[continued from part I]
While the design sketched above lives up to the spirit of a duress PIN, it has one major problem: the behavior of the duress PIN is easily distinguished from the regular PIN. Cards can get into terminated state due to accidental bugs (early versions of Google Wallet ran into this with the NXP-sourced secure element) or in response to deliberate tampering with the security boundary. However the immediate link between failed PIN entry and the card starting to return a distinct error code for every command is too obvious.
This creates a problem in scenarios where the adversary can retaliate for having been supplied incorrect information. To use the cliched example: if the cardholder has a gun to their head, having volunteered the wrong PIN and permanently disabled the card in the process is unlikely to result in a good outcome. On the other hand, it may be an acceptable response in cases involving disclosure compelled by an employer or even law enforcement. [It goes without saying: This is not legal advice.] US case law is ambiguous on whether citizens can be forced to provide decryption keys safe-guarding their data. A defendant who volunteers the duress PIN and afterwards declares that no further disclosure is possible due to permanently bricked hardware would make for an interesting case pitting fifth-amendment scholarship against the more immediate concern around obstruction of justice.
Moving beyond courtroom drama, we can ask whether it is possible to make duress PIN operation less obvious. Is it possible to have a modicum of plausible deniability when the owner states: “I gave you the correct PIN; I have no idea why the card is not working”? Let’s walk through some variations and see how each one falls short of the goal.
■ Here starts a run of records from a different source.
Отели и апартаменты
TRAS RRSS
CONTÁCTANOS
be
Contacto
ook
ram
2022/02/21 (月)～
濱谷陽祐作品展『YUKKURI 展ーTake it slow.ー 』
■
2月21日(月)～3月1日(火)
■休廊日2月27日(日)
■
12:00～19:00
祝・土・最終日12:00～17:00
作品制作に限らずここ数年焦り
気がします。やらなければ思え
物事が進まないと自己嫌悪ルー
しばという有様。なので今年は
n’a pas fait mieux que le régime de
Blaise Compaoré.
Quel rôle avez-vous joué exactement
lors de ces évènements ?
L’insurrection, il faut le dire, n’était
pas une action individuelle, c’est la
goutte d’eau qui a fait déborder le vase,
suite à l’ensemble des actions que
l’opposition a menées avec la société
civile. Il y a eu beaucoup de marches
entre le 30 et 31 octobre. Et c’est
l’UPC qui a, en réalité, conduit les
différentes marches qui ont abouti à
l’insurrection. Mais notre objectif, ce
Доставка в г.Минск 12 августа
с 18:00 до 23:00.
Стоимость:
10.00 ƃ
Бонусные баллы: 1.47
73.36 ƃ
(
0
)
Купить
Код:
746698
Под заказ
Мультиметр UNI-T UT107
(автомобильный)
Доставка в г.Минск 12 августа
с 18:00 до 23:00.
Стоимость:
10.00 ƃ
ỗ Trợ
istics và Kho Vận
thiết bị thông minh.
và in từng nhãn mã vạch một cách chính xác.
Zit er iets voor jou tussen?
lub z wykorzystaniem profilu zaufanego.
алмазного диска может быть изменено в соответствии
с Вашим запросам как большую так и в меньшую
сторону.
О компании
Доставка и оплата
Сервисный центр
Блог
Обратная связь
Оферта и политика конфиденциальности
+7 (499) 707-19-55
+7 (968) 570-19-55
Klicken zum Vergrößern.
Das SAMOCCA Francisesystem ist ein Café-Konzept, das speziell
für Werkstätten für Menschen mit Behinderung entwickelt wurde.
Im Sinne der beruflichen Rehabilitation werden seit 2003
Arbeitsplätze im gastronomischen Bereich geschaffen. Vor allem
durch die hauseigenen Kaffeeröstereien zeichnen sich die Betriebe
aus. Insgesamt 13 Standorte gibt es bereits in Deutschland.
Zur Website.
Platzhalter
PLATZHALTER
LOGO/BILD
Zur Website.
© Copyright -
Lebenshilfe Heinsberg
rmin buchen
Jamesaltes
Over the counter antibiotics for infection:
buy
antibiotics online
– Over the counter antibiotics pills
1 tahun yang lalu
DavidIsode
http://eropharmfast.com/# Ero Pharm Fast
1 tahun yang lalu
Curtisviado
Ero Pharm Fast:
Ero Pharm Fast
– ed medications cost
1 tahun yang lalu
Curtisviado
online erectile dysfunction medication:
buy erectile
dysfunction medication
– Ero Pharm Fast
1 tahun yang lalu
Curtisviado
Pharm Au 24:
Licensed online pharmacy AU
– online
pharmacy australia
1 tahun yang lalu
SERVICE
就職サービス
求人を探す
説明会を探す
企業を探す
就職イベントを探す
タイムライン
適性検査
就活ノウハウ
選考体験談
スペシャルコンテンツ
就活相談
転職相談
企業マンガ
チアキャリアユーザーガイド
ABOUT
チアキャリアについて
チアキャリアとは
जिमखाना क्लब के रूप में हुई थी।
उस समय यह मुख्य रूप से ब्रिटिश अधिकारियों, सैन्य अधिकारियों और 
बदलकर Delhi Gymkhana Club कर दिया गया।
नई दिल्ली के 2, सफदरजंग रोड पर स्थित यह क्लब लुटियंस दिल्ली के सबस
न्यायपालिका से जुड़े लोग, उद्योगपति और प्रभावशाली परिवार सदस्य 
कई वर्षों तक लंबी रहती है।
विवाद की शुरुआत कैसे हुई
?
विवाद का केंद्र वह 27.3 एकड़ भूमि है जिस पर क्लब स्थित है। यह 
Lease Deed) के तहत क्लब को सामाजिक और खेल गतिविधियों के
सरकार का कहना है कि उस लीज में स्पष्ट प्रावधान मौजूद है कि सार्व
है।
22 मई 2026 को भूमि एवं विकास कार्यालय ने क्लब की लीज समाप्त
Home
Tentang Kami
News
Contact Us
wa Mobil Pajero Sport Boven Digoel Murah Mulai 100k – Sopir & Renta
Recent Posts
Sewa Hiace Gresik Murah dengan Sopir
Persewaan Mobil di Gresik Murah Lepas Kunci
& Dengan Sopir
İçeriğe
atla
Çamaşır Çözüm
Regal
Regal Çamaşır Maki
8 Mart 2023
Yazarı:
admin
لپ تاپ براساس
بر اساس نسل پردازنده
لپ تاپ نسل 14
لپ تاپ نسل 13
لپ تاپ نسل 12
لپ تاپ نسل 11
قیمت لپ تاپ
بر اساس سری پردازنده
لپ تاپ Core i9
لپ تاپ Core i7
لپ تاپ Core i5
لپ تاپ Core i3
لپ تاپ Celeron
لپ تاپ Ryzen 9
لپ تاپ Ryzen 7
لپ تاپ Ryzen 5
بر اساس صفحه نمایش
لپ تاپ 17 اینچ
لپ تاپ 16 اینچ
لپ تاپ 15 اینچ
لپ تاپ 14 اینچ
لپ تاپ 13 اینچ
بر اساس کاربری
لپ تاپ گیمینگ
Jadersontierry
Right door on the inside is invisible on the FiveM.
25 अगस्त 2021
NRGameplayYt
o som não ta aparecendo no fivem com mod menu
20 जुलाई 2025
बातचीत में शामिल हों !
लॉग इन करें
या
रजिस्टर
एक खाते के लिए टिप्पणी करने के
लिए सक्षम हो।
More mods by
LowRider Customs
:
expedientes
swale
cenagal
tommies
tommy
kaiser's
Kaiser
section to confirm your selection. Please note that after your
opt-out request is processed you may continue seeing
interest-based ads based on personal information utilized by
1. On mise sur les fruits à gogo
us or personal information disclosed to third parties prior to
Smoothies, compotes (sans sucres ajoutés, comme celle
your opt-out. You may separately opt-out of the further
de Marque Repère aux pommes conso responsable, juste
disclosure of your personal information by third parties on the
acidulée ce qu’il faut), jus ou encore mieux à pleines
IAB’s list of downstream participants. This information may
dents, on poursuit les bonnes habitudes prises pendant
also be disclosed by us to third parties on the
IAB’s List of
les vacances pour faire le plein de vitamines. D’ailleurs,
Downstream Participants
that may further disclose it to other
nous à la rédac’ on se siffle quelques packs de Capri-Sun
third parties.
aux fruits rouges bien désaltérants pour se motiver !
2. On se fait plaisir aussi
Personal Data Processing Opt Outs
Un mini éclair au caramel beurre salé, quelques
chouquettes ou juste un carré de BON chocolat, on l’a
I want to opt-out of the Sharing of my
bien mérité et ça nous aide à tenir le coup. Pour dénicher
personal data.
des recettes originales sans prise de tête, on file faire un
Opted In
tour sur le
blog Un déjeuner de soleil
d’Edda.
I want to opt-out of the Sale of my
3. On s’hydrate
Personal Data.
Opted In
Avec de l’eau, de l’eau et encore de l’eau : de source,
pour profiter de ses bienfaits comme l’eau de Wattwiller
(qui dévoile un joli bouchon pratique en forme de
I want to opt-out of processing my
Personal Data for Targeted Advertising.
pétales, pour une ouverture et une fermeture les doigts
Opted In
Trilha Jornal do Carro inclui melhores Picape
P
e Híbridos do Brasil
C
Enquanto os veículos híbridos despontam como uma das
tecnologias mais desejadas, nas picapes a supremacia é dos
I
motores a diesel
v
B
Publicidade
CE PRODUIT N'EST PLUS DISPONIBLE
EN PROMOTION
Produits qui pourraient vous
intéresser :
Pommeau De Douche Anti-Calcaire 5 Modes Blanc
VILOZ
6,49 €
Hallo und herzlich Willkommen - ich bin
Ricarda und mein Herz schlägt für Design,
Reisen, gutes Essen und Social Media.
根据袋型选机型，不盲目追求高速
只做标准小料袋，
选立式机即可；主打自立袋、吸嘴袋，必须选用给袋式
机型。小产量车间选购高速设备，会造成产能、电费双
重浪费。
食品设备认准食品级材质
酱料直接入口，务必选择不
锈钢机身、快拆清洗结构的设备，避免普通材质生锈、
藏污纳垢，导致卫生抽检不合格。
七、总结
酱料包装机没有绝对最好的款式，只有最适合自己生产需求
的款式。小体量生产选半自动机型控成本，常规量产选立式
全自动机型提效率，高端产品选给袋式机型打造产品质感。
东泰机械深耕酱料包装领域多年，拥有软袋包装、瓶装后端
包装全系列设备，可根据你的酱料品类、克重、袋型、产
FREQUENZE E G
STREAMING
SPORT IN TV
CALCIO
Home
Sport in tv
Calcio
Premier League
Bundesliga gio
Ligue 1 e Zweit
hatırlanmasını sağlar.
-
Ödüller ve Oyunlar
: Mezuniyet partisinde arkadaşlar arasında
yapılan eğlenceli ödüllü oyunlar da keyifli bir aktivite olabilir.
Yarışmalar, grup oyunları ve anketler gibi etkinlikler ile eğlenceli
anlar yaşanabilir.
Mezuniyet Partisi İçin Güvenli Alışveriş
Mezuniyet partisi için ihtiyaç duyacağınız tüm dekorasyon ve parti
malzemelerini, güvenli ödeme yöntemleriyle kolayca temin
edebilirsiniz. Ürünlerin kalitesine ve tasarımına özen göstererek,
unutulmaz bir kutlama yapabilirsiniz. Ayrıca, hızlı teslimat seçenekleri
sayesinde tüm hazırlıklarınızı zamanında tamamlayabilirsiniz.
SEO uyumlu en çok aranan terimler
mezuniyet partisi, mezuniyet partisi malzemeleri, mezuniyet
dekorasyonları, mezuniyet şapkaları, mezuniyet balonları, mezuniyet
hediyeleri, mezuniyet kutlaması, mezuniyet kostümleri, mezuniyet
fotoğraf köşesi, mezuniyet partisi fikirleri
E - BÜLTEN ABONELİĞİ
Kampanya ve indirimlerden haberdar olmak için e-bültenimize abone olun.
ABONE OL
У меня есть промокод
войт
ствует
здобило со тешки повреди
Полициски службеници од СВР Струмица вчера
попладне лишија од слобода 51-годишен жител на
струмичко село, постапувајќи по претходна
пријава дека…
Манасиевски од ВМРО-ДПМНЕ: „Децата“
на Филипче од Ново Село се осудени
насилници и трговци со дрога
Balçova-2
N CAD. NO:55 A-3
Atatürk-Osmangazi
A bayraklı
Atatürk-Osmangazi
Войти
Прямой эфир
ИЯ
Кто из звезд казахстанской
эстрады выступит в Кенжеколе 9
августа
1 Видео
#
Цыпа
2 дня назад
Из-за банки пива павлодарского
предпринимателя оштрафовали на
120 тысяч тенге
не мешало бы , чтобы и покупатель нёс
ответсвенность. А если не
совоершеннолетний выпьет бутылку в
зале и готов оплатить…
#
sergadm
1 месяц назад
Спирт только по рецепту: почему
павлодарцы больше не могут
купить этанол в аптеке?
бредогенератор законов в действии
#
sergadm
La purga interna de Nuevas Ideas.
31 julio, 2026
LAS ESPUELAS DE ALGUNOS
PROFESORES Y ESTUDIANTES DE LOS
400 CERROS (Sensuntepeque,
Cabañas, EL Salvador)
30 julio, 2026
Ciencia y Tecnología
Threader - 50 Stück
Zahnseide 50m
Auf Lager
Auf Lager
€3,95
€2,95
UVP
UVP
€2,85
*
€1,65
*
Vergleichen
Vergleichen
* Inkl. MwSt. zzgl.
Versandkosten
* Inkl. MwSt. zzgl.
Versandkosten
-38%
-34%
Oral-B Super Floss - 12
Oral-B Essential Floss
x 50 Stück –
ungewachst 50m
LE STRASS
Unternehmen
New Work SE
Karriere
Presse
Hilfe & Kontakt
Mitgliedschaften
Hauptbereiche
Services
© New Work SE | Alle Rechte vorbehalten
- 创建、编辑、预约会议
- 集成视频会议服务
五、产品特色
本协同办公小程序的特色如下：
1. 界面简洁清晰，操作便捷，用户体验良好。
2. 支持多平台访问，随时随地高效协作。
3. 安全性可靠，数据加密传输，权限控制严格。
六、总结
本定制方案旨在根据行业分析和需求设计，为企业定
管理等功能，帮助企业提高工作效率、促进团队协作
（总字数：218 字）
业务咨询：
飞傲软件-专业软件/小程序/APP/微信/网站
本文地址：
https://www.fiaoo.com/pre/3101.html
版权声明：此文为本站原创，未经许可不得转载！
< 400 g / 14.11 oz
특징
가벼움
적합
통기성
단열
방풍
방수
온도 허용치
Take #2: Feign correct PIN & fail probabilistically
Instead of immediately terminating the card, the applet could simply feign success while setting a special flag. When this flag is set, every subsequent command has some fixed probability of triggering permanent lockup, for example by setting the card into terminated state. For example if the probability is set at 10%, on average the card will become unusable after ten additional commands. This provides some plausible deniability in that PIN entry appears to succeed and the eventual hardware failure is separated from the PIN entry event. The downside is the card will oblige by performing a few operations at behest of the adversary before the laws of probability kick in.
Whether or not that is a problem depends on the use-case. For example, if the card holds an email encryption key, the adversary may successfully decrypt a handful of messages of their choosing before the simulated failure kicks in. That may be an acceptable risk if there are thousands of messages and no single one is particularly valuable. On the other hand, there are scenarios where a single private-key operation can be critical. For example, in cryptocurrency storage a single digital signature with the right private-key may be sufficient to move large amounts of money into the control of an adversary. That means it is not always to safe to count on delayed lock-up after duress PIN is entered.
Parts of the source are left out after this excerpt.